Two weeks ago, Insana announced that he was throwing in the towel.

Andrew Ross Sorkin at NYT's Dealbook explains the choke hold that a hedge fund can have on an operator:

Eric Mindich, the former Goldman Sachs whiz kid, left the firm in 2004 to start Eton Park Capital Management and immediately raised more than $3 billion. His firm charged a 2 percent management fee and 20 percent of the profits with a three-year lock-up — handing him a $60 million paycheck before he even opened the door.

But most hedge fund managers aren’t like Eric Mindich. They don’t start off with $3 billion and they don’t put out their shingle with a guarantee of riches. Instead, they’re like, well, Ron Insana...

In exchange for getting his investors behind the velvet rope, he charged a 1.5 percent management fee and took 20 percent of all profits. That may not sound like a bad deal — but consider that those fees come on top of the fees charged by the hedge funds themselves. (In the case of Mr. Simons, in particular, the fees are astronomical: a 5 percent management fee and more than 40 percent of the profits.)

Over the course of more than a year, Mr. Insana raised about $116 million. It was a respectable number, to be sure, but it wasn’t $3 billion. And here is where Mr. Insana ran into trouble.

As an investor, Mr. Insana didn’t exactly have the wind at his back. During the 14 months his fund of funds was up and running, the Standard & Poor’s 500-stock index fell more than 15 percent. While some hedge funds managed to eke out gains, many did not. Ultimately, Mr. Insana’s fund lost 5 percent.

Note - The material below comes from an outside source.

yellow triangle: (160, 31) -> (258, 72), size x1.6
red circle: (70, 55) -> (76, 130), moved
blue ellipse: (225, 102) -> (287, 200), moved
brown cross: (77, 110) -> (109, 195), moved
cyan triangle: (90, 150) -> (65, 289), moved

In the mutual fund business, beating the S.& P. would be more than enough to survive, and even prosper. Mr. Insana would have been a hero. But the hedge fund business is far more cut-throat. For a small fund like Mr. Insana’s, it is imperative to make money regardless of whether the S.& P. is up or down — and because he didn’t, the 20 percent portion of his fee structure was worth nothing.

That left his management fee, which amounted to $1.74 million. (That’s 1.5 percent of $116 million.) On paper, that may seem like a lot of money. But it’s not. Like many first-time fund managers, Mr. Insana was forced to give up about half of the general partnership to his first investor — in this case, Deutsche Bank — in exchange for backing him. After paying Deutsche Bank, Insana Capital Partners was left with only about $870,000.

That would have been enough if it was just Mr. Insana, a secretary and a dog. But Mr. Insana was hoping to attract more than $1 billion from investors. And most big institutions won’t even consider investing in a fund that doesn’t have a proper infrastructure: a compliance officer, an accountant, analysts and so on. Mr. Insana had seven employees, and was paying for office space in the former CNBC studios in Fort Lee, N.J., and Bloomberg terminals — at more than $1,500 a pop a month — while traveling the globe in search of investors. Under the circumstances, $870,000 just wasn’t going to last very long.

Finally, most hedge funds have something called a high water mark. It requires hedge fund managers to make investors whole before they can start collecting their 20 percent of the profits — regardless of how long that takes. Hedge fund managers don’t get to start from scratch every Jan. 1 the way their mutual fund brethren do.

In the end, the rock was simply too heavy for Mr. Insana to keep pushing uphill. On Aug. 8, he sent a letter to investors explaining why he was closing shop. “Our current level of assets under management, coupled with the extraordinarily difficult capital-raising environment, make it imprudent for Insana Capital Partners to continue business operations,” he wrote.


In the end, you have to know how to smile, cajole and rip money from people's teeth to be a successful hedge fund manager. Bad timing aside, Insana struck me as too nice a guy to make in this Big Swinging Dick sport.